● **DESCRIPTION OF THE TASK**: From the records, pick out and copy each line containing "Finish".

● **THE DATA**:

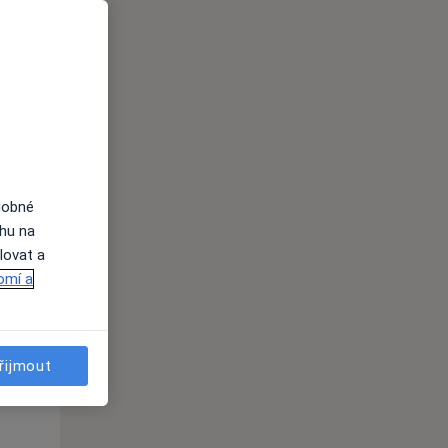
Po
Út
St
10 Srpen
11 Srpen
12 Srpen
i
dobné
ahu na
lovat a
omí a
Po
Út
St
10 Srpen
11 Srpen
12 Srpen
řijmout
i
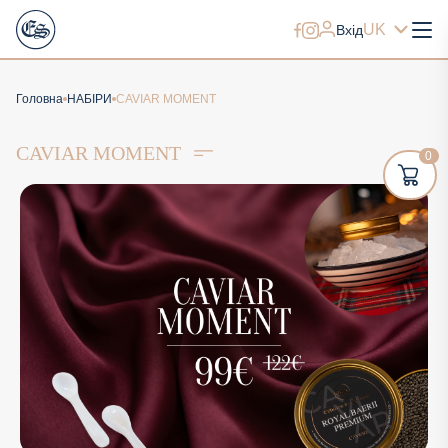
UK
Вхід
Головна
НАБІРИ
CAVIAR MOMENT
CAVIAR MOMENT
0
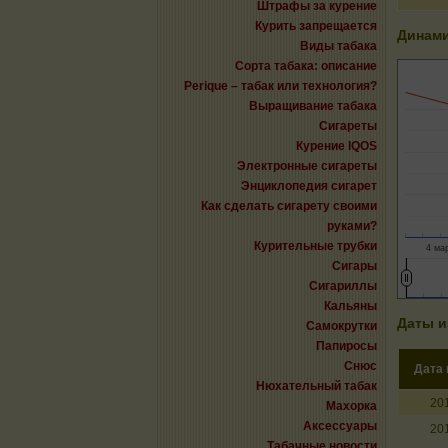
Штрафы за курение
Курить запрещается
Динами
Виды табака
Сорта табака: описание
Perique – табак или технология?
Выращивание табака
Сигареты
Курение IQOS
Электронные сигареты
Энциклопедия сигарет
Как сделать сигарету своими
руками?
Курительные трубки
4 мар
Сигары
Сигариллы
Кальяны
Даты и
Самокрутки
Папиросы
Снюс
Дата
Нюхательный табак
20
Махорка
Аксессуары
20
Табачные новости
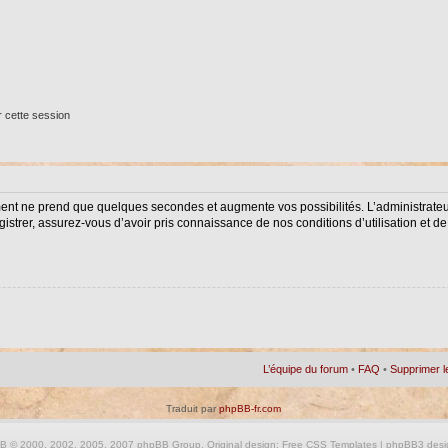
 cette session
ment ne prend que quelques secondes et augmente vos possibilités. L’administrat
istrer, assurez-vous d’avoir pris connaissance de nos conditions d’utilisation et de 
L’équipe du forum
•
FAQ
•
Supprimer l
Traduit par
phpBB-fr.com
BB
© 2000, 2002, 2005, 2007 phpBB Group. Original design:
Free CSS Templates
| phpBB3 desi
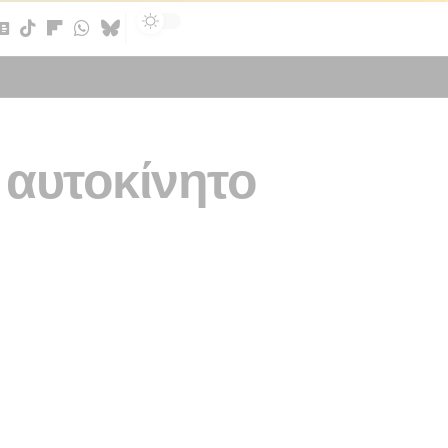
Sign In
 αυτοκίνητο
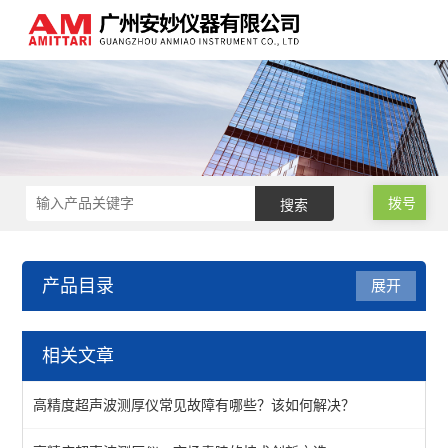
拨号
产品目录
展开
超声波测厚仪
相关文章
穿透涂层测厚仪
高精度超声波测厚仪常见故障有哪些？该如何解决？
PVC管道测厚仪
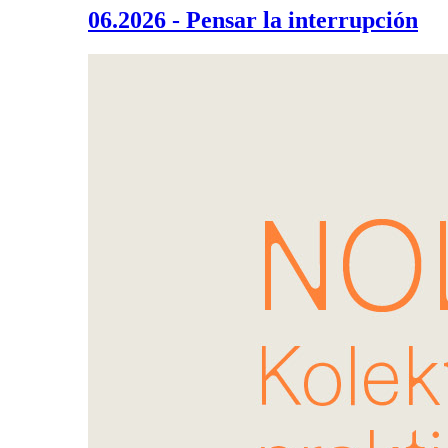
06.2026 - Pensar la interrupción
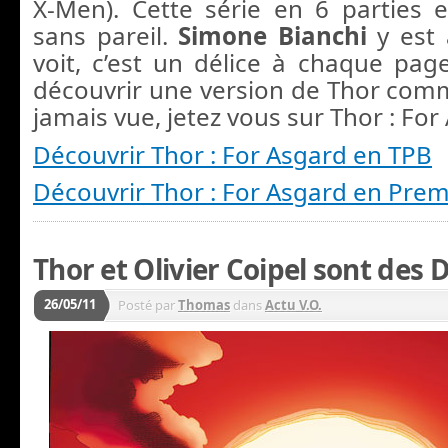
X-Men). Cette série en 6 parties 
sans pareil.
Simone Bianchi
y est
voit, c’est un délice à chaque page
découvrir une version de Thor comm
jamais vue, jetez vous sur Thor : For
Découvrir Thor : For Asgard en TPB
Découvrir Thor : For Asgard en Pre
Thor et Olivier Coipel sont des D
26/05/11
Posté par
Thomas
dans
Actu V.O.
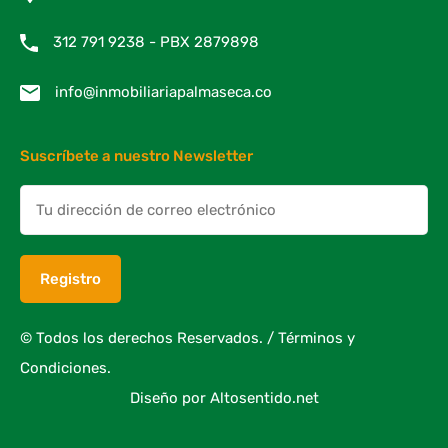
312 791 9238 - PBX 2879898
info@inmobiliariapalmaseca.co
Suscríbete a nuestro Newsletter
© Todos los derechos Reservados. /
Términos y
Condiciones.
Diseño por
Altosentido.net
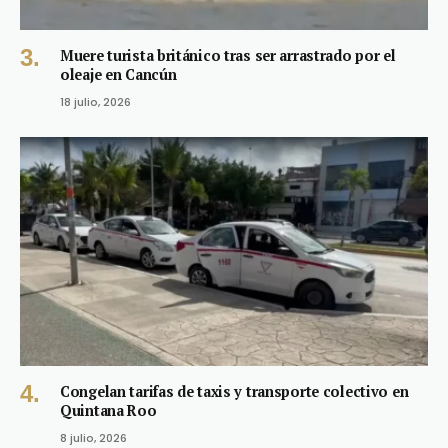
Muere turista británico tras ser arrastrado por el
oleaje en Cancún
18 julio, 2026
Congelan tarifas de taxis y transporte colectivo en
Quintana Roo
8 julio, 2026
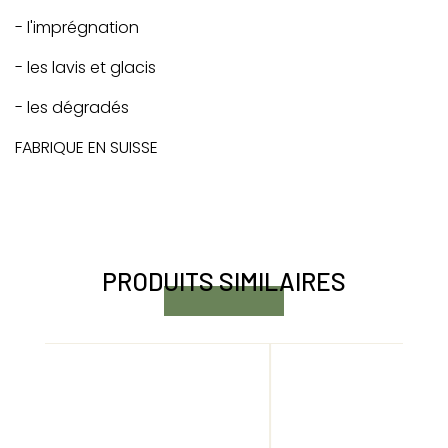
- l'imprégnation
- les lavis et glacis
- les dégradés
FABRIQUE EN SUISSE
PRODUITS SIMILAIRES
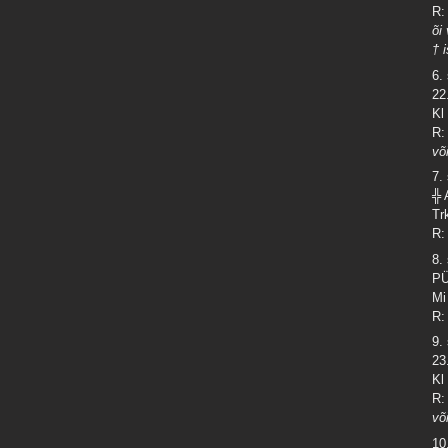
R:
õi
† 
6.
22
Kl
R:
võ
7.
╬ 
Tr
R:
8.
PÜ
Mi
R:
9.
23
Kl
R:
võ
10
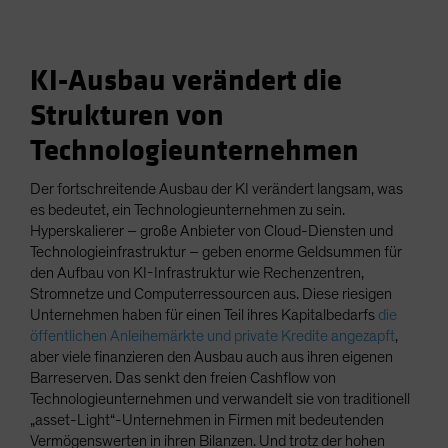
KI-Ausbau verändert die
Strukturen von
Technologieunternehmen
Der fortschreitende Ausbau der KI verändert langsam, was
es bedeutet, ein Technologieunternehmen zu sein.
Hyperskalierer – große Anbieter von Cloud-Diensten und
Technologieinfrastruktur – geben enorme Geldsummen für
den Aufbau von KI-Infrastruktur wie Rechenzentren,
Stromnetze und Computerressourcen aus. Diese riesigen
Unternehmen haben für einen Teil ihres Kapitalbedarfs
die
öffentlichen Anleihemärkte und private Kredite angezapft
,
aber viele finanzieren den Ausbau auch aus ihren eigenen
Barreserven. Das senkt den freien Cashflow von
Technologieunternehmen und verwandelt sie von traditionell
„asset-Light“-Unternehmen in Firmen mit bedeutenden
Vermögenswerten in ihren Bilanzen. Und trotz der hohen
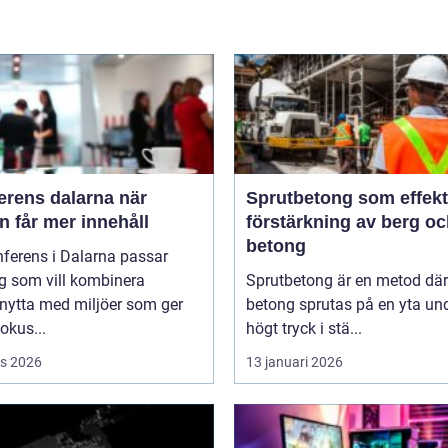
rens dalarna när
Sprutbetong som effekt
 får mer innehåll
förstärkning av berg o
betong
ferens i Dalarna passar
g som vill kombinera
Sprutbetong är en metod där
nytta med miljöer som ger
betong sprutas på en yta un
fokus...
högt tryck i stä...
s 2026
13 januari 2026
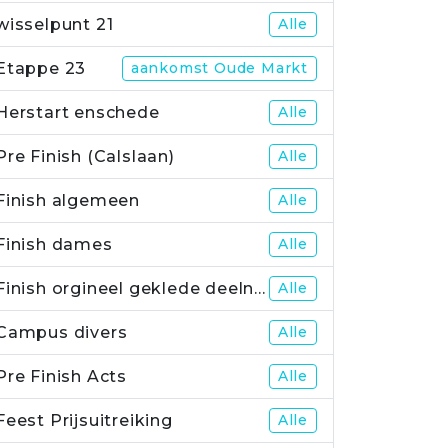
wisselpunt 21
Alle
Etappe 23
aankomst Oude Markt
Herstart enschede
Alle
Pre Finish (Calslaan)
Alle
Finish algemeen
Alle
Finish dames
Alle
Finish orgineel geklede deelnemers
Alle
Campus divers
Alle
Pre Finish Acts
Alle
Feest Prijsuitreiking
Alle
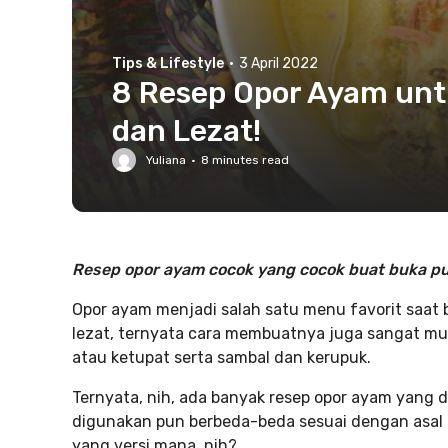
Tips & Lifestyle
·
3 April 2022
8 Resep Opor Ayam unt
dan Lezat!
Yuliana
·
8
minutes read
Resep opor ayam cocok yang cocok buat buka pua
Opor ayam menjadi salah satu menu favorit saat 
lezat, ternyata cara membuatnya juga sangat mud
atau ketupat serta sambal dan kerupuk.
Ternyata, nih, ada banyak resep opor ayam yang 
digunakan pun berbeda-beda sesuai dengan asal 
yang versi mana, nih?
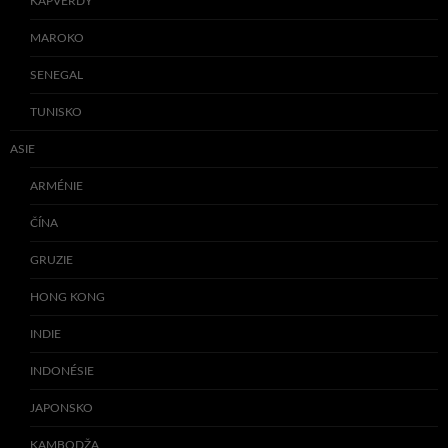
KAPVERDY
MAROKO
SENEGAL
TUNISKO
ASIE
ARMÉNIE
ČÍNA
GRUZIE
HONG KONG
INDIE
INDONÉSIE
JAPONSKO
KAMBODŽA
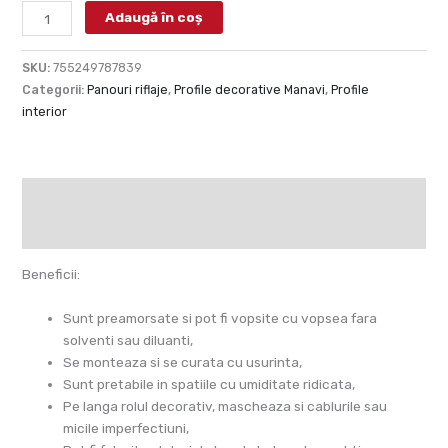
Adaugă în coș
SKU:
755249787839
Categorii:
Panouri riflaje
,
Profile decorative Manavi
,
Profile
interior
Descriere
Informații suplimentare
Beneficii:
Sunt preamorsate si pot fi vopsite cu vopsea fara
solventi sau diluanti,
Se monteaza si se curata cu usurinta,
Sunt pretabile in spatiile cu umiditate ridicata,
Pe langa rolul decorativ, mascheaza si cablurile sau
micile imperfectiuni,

● **TASK SOLUTION**:
Pre Finish (Calslaan)
Finish algemeen
Finish dames
Finish orgineel geklede deelnemers
Pre Finish Acts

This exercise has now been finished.